Und so jagt ein Höhepunkt den nächsten: Blutrünstige Morde, wütende Horden, Massenvergewaltigungen. Die Gewalt wird auf die Bühne geholt, begleitet vom monumentalen Orchesterklang. Doch der Einsatz von Projektionen, die Lichteffekte, an die Wand geworfenen Texte und Anspielungen auf vergangenes sowie aktuelles politisches Geschehen verlangt dem Zuschauer viel ab und erfordert volle Aufmerksamkeit. Manchmal mehr als tatsächlich möglich ist. Die Darsteller jedoch scheinen in der Radikalität der Inszenierung aufzugehen: Ein aggressiver Männerchor ergötzt sich am Zweikampf von Gudleik (Juan Orozco) und Eiolf (Joshua Kohl), allein Swanhildes (Irina Jae Eun Park) Liebeskummer reicht in seiner stimmlichen Intensität nicht an den Huldas ran, deren weiche Stimme auch den zärtlichen Momenten viel Tiefgang verleiht.
Die Protagonistin, mit gehörntem Kopfschmuck und behangen mit Fellen und Munitionsgürtel, wird als unbezähmbare Rachegöttin in Szene gesetzt. Die Bilder auf der Bühne, der Gesang und die Worte aus Charles Grandmougins Libretto sind explizit und ausdrucksstark genug, um die Botschaft des Geschehens zu vermitteln. Der Epilog ist betitelt mit „Im Herzen der Finsternis“, ein Verweis auf Joseph Conrads Erzählung Heart of Darkness, die Fragen nach dem Imperialismus und Rassismus aufwirft. Er wirkt wie eine Moralkeule: Ein Text von Ngũgĩ wa Thiong’o, kenianischer Schriftsteller und Kulturwissenschaftler wird weiß auf schwarz an die Wand projiziert, erzählt von der imperialistischen Tradition und der des Widerstands, von den Konsequenzen des Kolonialismus für die heutige Weltbevölkerung, vom Ultimatum, das der Imperialismus an die Afrikaner stellt: „Akzeptiert den Raub oder stirbt“. Plakativität, die unnötig aufbauscht und, anstatt Authentizität herzustellen, diese reißerisch deklariert.
Arbeiter von Katanga Mining schleppen Säcke auf ihren gebeugten Rücken, unter ihnen auch Kinder. Ein wehmütiges Lied erklingt hinter Bauzaungittern, dazwischen die süßen Klänge der Querflöte und der Lärm von Maschinengewehren – und Hulda, wie sie triumphal die Waffe in die Luft reckt, bevor sie, auf einem Pick-Up der UN ihre rote Fahne schwingend, erschossen werden wird. Die Inszenierung ist von der gleichen enormen Kraft wie die Geschichte selbst. Ein Grund, weshalb sie damals gekürzt gespielt werden musste: Mit der Anprangerung des Kolonialismus und der Verurteilung von Gewalt wäre sie eben deshalb ein Skandal gewesen, weil sie hochaktuell war.

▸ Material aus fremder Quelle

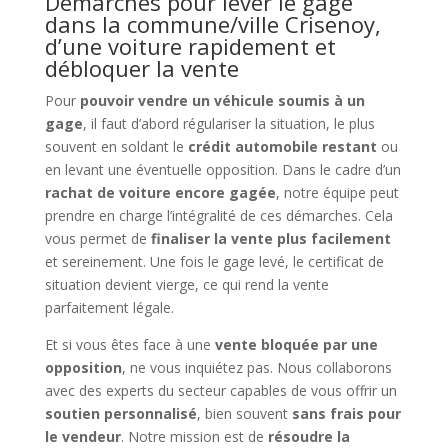
Démarches pour lever le gage
dans la commune/ville Crisenoy,
d’une voiture rapidement et
débloquer la vente
Pour
pouvoir vendre un véhicule soumis à un
gage
, il faut d’abord régulariser la situation, le plus
souvent en soldant le
crédit automobile restant
ou
en levant une éventuelle opposition. Dans le cadre d’un
rachat de voiture encore gagée
, notre équipe peut
prendre en charge l’intégralité de ces démarches. Cela
vous permet de
finaliser la vente plus facilement
et sereinement. Une fois le gage levé, le certificat de
situation devient vierge, ce qui rend la vente
parfaitement légale.
Et si vous êtes face à une
vente bloquée par une
opposition
, ne vous inquiétez pas. Nous collaborons
avec des experts du secteur capables de vous offrir un
soutien personnalisé
, bien souvent
sans frais pour
le vendeur
. Notre mission est de
résoudre la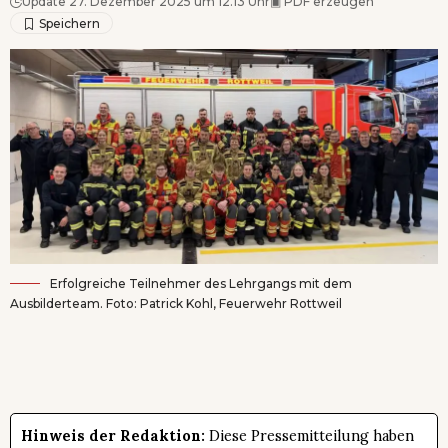
Update 27. Dezember 2025 um 12.13 Uhr
▣
PDF erzeugen
Erfolgreiche Teilnehmer des Lehrgangs mit dem
Ausbilderteam. Foto: Patrick Kohl, Feuerwehr Rottweil
Hinweis der Redaktion:
Diese Pressemitteilung haben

Leah Biebert, 17. Februar 2019
für klassik-begeistert.de
Super, dass man mir ein so plastisches Bild der Inszenierung vermittelt. Ich glaube nicht, dass ich diesen Mist sehen muss. César Franck ist einer meiner Lieblingskomponisten, und ich will nicht durch Aktualisierungen der Musik beraubt werden. Ich bin auch eim großer Fan von Belgien und weiß um die Geschichte und Problematik dieses Landes gut Bescheid. Halten uns die Regisseure eigentlich alle für blöd?
Mich interessiert die Musik halt mehr als Maschinenpistolen. SCHADE, habe mich eigentlich riesig gefreut.